In 2004, Morello-Frosch was appointed the Robert and Nancy Carney Assistant Professor of Community Health and Environmental Studies Assistant Professor of Community Health and Environmental Studies. Following her promotion, Morello-Frosch and Bill Jesdale published a study showing that estimated cancer risks from air toxics are greatest in the nation's most segregated metropolitan areas. She also received the 2005 William G. McLoughlin Award for Teaching Excellence in the Social Sciences at Brown University.
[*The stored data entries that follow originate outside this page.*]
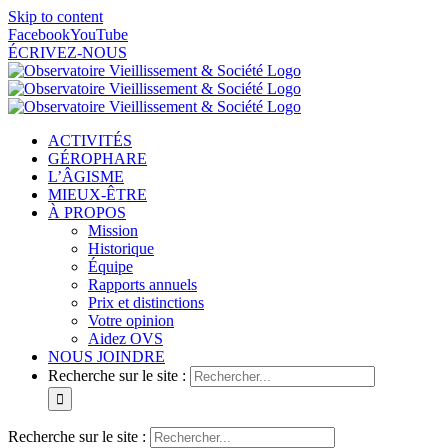
Skip to content
Facebook
YouTube
ÉCRIVEZ-NOUS
ACTIVITÉS
GÉROPHARE
L’ÂGISME
MIEUX-ÊTRE
À PROPOS
Mission
Historique
Équipe
Rapports annuels
Prix et distinctions
Votre opinion
Aidez OVS
NOUS JOINDRE
Recherche sur le site :
Recherche sur le site :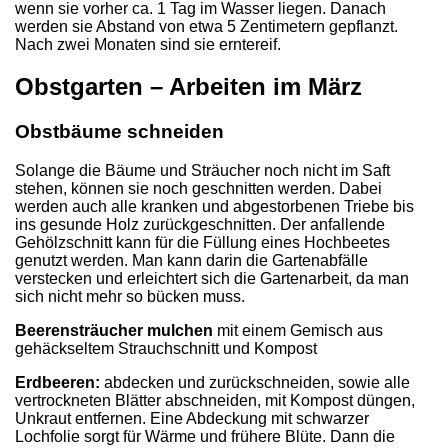
wenn sie vorher ca. 1 Tag im Wasser liegen. Danach
werden sie Abstand von etwa 5 Zentimetern gepflanzt.
Nach zwei Monaten sind sie erntereif.
Obstgarten – Arbeiten im März
Obstbäume schneiden
Solange die Bäume und Sträucher noch nicht im Saft
stehen, können sie noch geschnitten werden. Dabei
werden auch alle kranken und abgestorbenen Triebe bis
ins gesunde Holz zurückgeschnitten. Der anfallende
Gehölzschnitt kann für die Füllung eines Hochbeetes
genutzt werden. Man kann darin die Gartenabfälle
verstecken und erleichtert sich die Gartenarbeit, da man
sich nicht mehr so bücken muss.
Beerensträucher mulchen
mit einem Gemisch aus
gehäckseltem Strauchschnitt und Kompost
Erdbeeren:
abdecken und zurückschneiden, sowie alle
vertrockneten Blätter abschneiden, mit Kompost düngen,
Unkraut entfernen. Eine Abdeckung mit schwarzer
Lochfolie sorgt für Wärme und frühere Blüte. Dann die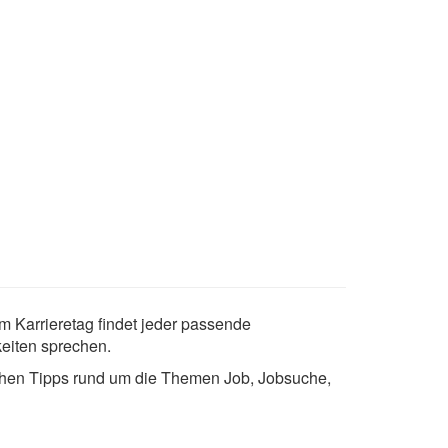
m Karrieretag findet jeder passende
eiten sprechen.
chen Tipps rund um die Themen Job, Jobsuche,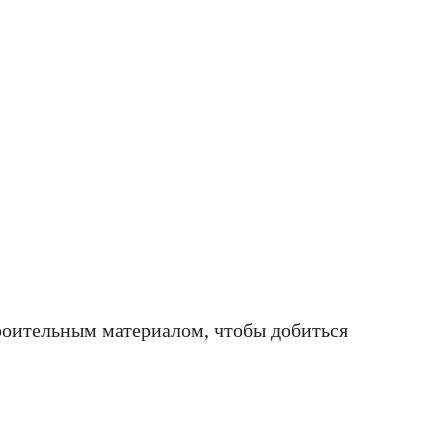
оительным материалом, чтобы добиться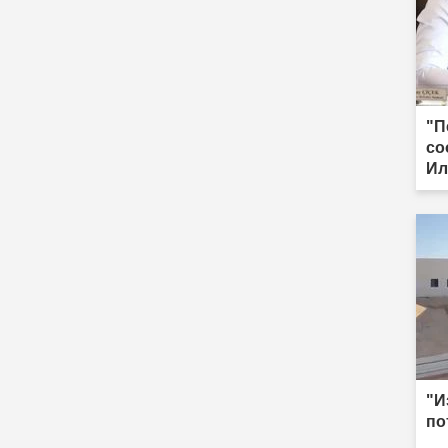
"П
со
Ил
во
"И
по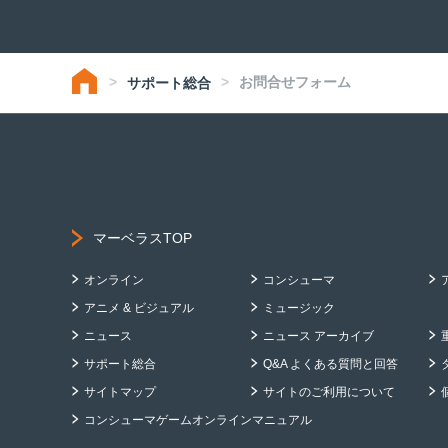
お問合せフォーム
サポート総合
マーベラスTOP
オンライン
コンシューマ
アニメ & ビジュアル
ミュージック
ニュース
ニュース アーカイブ
サポート総合
Q&A よくある質問と回答
サイトマップ
サイトのご利用について
コンシューマゲームオンラインマニュアル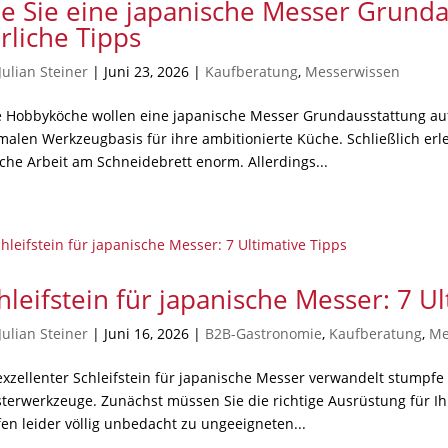
e Sie eine japanische Messer Grunda
rliche Tipps
Julian Steiner
|
Juni 23, 2026
|
Kaufberatung
,
Messerwissen
e Hobbyköche wollen eine japanische Messer Grundausstattung au
malen Werkzeugbasis für ihre ambitionierte Küche. Schließlich er
iche Arbeit am Schneidebrett enorm. Allerdings...
hleifstein für japanische Messer: 7 Ul
Julian Steiner
|
Juni 16, 2026
|
B2B-Gastronomie
,
Kaufberatung
,
Me
exzellenter Schleifstein für japanische Messer verwandelt stumpfe
terwerkzeuge. Zunächst müssen Sie die richtige Ausrüstung für Ih
fen leider völlig unbedacht zu ungeeigneten...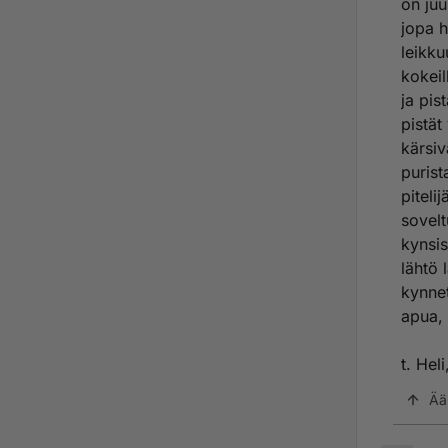
on juu
jopa 
leikku
kokeil
ja pis
pistät
kärsiv
purist
piteli
sovelt
kynsis
lähtö 
kynnet
apua, 
t. Hel
Ää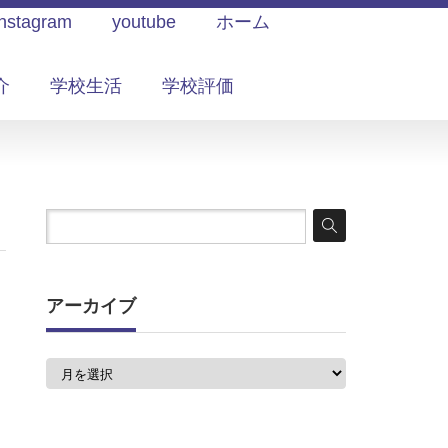
Instagram
youtube
ホーム
介
学校生活
学校評価
アーカイブ
ア
ー
カ
イ
ブ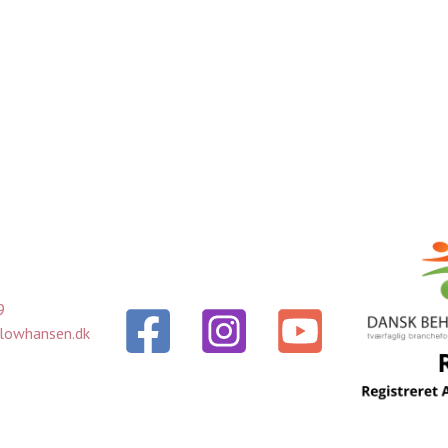
9
lowhansen.dk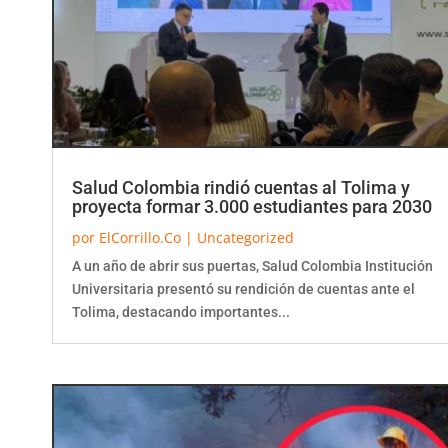
Salud Colombia rindió cuentas al Tolima y
proyecta formar 3.000 estudiantes para 2030
por
ElCorrillo.Co
|
Uncategorized
A un año de abrir sus puertas, Salud Colombia Institución
Universitaria presentó su rendición de cuentas ante el
Tolima, destacando importantes...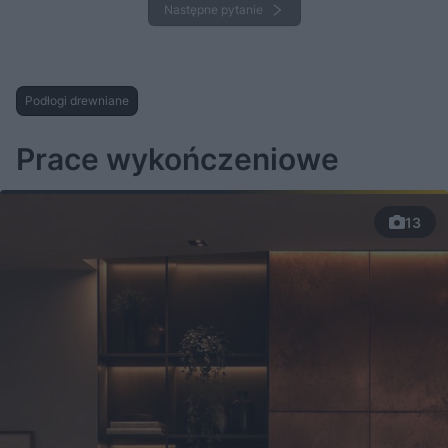
Następne pytanie
Podłogi drewniane
Prace wykończeniowe
13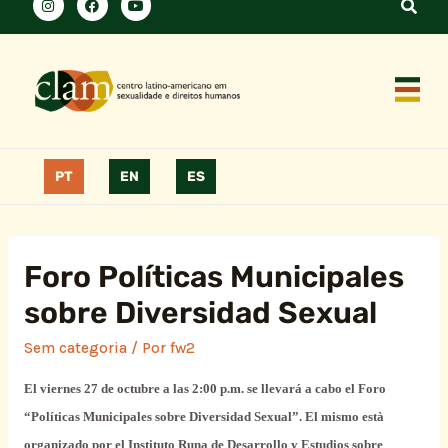
PT
EN
ES
Foro Políticas Municipales
sobre Diversidad Sexual
Sem categoria
/ Por
fw2
El viernes 27 de octubre a las 2:00 p.m. se llevará a cabo el Foro
“Políticas Municipales sobre Diversidad Sexual”. El mismo està
organizado por el Instituto Runa de Desarrollo y Estudios sobre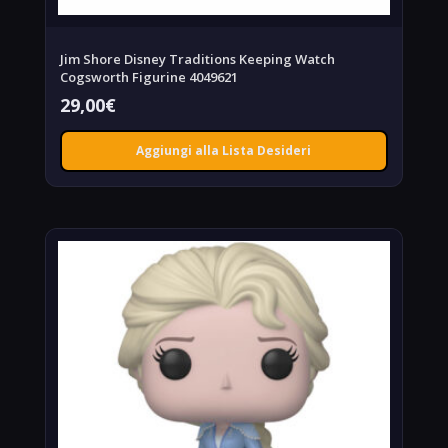
Jim Shore Disney Traditions Keeping Watch
Cogsworth Figurine 4049621
29,00
€
Aggiungi alla Lista Desideri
Morello-Frosch returned to UC Berkeley in 2007 as an associate professor in the Department of Environmental Science, Policy and Management and the School of Public Health. She continued to examine structural determinants of environmental health inequities, focusing on air pollution, toxic chemicals, drinking water contaminants, and climate change events and the effects on maternal, perinatal and children's development outcomes. She has also studied the effects of oil and gas development on perinatal health. In recognition of her work on climate justice issues, Morello-Frosch received the 2010 Damu Smith Environmental Achievement Award from the Environment Section of the American Public Health Association. During her early tenure at UC Berkeley, she became interested in drinking water quality due to the prolonged drought in California from 2011 to 2017. With scientists and community partners she established the Water Equity Science Shop of the UC Berkeley Superfund Research Program Center.

During the COVID-19 pandemic, Morello-Frosch raised concerns that wildfire smoke could exacerbate COVID-19 due to a higher density of tiny aerosol particles in the atmosphere that can exacerbate COVID-19 symptoms. She also co-authored a study showing that proximity to high production volume oil and gas development increases risk of COVID-related morbidity and mortality. Morello-Frosch has collaborated with other scientists, community organizations and agencies to develop online bilingual (English/Spanish) tools that inform environmental decision-making and advance environmental justice. Some of these tools include Toxic Tides to examine projected sea-level rise-related flooding threats to hazardous sites and the Drinking Water Tool which assesses drinking water quality and access challenges facing communities that rely on public water systems and domestic wells. Morello-Frosch was appointed to the Biden Administration's White House Environmental Justice Advisory Council where she contributed to the development of the Climate and Economic Justice Screening Tool that informed implementation of Justice40. The following year, she was elected a Member of the National Academy of Medicine for being a "renowned expert on structural determinants of environmental health inequities" and a "leader in the application of community-engaged data science." Most recently she was a 2025/26 Radcliffe-Salata Climate Justice Fellow at Harvard University.

==Activism==
Morello-Frosch has been outspoken on issues related to environmental justice and global human rights. In 2021, with other faculty at the University of California, she joined a letter calling Palestinian activism "a global movement for liberation from settler colonialism and racial apartheid." In 2018, she co-hosted an event marking the 30th anniversary of the Middle East Children's Alliance, a Palestinian charity and activist group that has been highly critical of Israel's treatment of Palestinians in Gaza Strip and the occupied West Bank.

==Personal life==
Morello-Frosch and her husband David Eifler are the adoptive parents of National Football League linebacker Milo Eifler.